Thank you so much for your reply wellington! I often struggle with the concept of mental health as a recognized disease, and your response really made my day 
And I agree, he often reminds me that if he can take 15 minutes to eat a piece of lettuce, then I can take that time to calm down before dealing with an issue! And having the person's name/number is a very good idea, perhaps I will email the specific airport a week before, so they can call my MD's office with questions.


----------



## wellington (Jan 19, 2014)

Just so you know. I don't think anyone of us thinks that mental illness is not real. It's that we thought that someone, you, were going too fake having an illness to get to do something. It was the way of reading your post, not the way you wrote it.


----------



## leigti (Jan 19, 2014)

Hello, this issue is very touchy because people don't understand the many aspects of it. Mental illnesses are real, and the legitimate use of "emotional support animals" is very beneficial to many people. But that label has gotten a bad name because of the people who do take advantage of it. It sounds to me that bryl is playing by the rules and that person does not have to explain to anybody what their mental issues are. Unfortunately people always seem to jump to their own conclusions, usually making a much bigger deal out of the situation and it really is. I do think that people need to know that there are three different sets of rules towards service animals in the public.

The airlines have their rules, HUD has their rules, and the ADA rules cover everything else such as businesses like restaurants etc. four instance a tortoise is not a loud in a restaurant or a business as a support animal. Many people don't know this and it causes confusion.


----------



## Tom (Jan 19, 2014)

Here's my dilemma: I am a professional dog trainer. I have trained real service dogs for people with legitimate issues. In doing so I must sometimes takes those dogs, with a service vest, into all the areas where the "end user" will be taking them too. As such, I know exactly how the whole system works and I choose NOT to take advantage although I can justify it in my mind and it would be easy for me to do so.
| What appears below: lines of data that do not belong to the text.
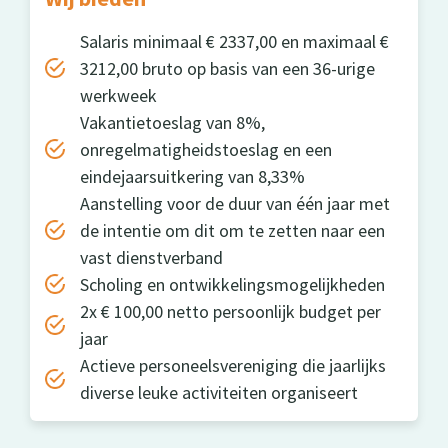
Salaris minimaal € 2337,00 en maximaal €
3212,00 bruto op basis van een 36-urige
werkweek
Vakantietoeslag van 8%,
onregelmatigheidstoeslag en een
eindejaarsuitkering van 8,33%
Aanstelling voor de duur van één jaar met
de intentie om dit om te zetten naar een
vast dienstverband
Scholing en ontwikkelingsmogelijkheden
2x € 100,00 netto persoonlijk budget per
jaar
Actieve personeelsvereniging die jaarlijks
diverse leuke activiteiten organiseert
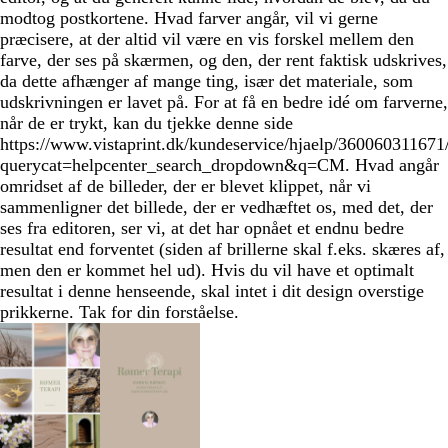
modtog postkortene. Hvad farver angår, vil vi gerne
præcisere, at der altid vil være en vis forskel mellem den
farve, der ses på skærmen, og den, der rent faktisk udskrives,
da dette afhænger af mange ting, især det materiale, som
udskrivningen er lavet på. For at få en bedre idé om farverne,
når de er trykt, kan du tjekke denne side
https://www.vistaprint.dk/kundeservice/hjaelp/360060311671
querycat=helpcenter_search_dropdown&q=CM. Hvad angår
omridset af de billeder, der er blevet klippet, når vi
sammenligner det billede, der er vedhæftet os, med det, der
ses fra editoren, ser vi, at det har opnået et endnu bedre
resultat end forventet (siden af brillerne skal f.eks. skæres af,
men den er kommet hel ud). Hvis du vil have et optimalt
resultat i denne henseende, skal intet i dit design overstige
prikkerne. Tak for din forståelse.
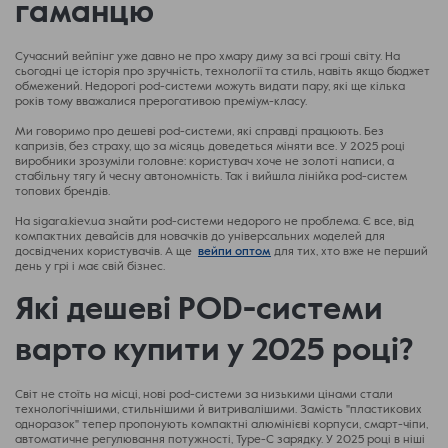
гаманцю
Сучасний вейпінг уже давно не про хмару диму за всі гроші світу. На
сьогодні це історія про зручність, технології та стиль, навіть якщо бюджет
обмежений. Недорогі pod-системи можуть видати пару, які ще кілька
років тому вважалися прерогативою преміум-класу.
Ми говоримо про дешеві pod-системи, які справді працюють. Без
капризів, без страху, що за місяць доведеться міняти все. У 2025 році
виробники зрозуміли головне: користувач хоче не золоті написи, а
стабільну тягу й чесну автономність. Так і вийшла лінійка pod-систем
топових брендів.
На sigara.kiev.ua знайти pod-системи недорого не проблема. Є все, від
компактних девайсів для новачків до універсальних моделей для
досвідчених користувачів. А ще
вейпи оптом
для тих, хто вже не перший
день у грі і має свій бізнес.
Які дешеві POD-системи
варто купити у 2025 році?
Світ не стоїть на місці, нові pod-системи за низькими цінами стали
технологічнішими, стильнішими й витривалішими. Замість "пластикових
одноразок" тепер пропонують компактні алюмінієві корпуси, смарт-чіпи,
автоматичне регулювання потужності, Type-C зарядку. У 2025 році в ніші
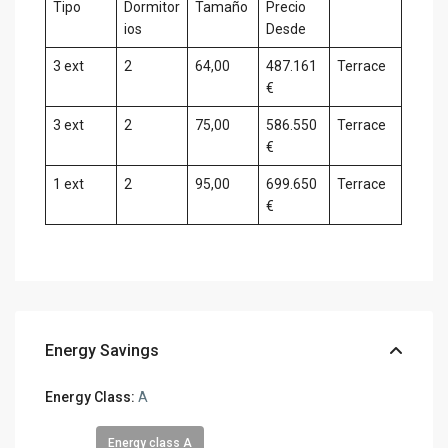
Tipo
Dormitor
Tamaño
Precio
iоs
Desde
3 ext
2
64,00
487.161
Terrace
€
3 ext
2
75,00
586.550
Terrace
€
1 ext
2
95,00
699.650
Terrace
€
Energy Savings
Energy Class:
A
Energy class A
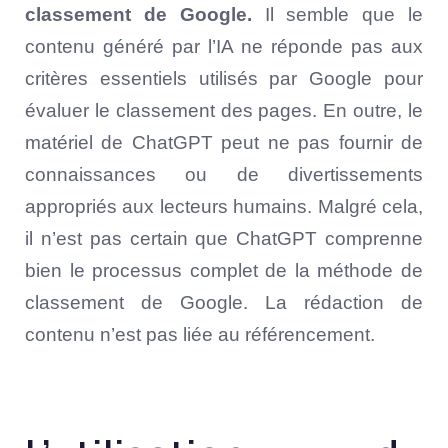
classement de Google.
Il semble que le
contenu généré par l’IA ne réponde pas aux
critères essentiels utilisés par Google pour
évaluer le classement des pages. En outre, le
matériel de ChatGPT peut ne pas fournir de
connaissances ou de divertissements
appropriés aux lecteurs humains. Malgré cela,
il n’est pas certain que ChatGPT comprenne
bien le processus complet de la méthode de
classement de Google. La rédaction de
contenu n’est pas liée au référencement.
I have to travel dogs on airlines several times a year. The problem is that the "requirements" for flying your dogs as excess baggage or as cargo are continually changing, and so are the people who are supposed to know what those "rules" are. Some of these people are sensible and use good judgement, others are idiots who clearly have no practical experience with animals and have no idea what they are doing or talking about. Understand that I am traveling for business. A large portion of my income comes from working my animals abroad. The people who hire me do not like surprises, hassles or added expenses and these airport counter idiots regularly cause me all of the above. Some of my dogs would literally be harmed or killed if I were to comply with all the regulations. For example. I had one high drive working dog would would literally EAT any bedding in his crate. Newspaper, towels, shavings, carpet, etc. All of it would be eaten. Not just chewed up, but swallowed. Now I just explain this to the counter people, and I never have any problem flying OUT of LAX. The problem randomly occurs when I try to fly home with the same airline and the counter person refuses to let me fly without bedding, even though it would literally kill the dog to do so. I had one United manager tell the Delta manager who was trying to help me get home that if she allowed me to fly home with their airline that way, they would be breaking their own rules TWICE. The Delta manager was literally dumbstruck, and bless her, she went out of her way to help me get home.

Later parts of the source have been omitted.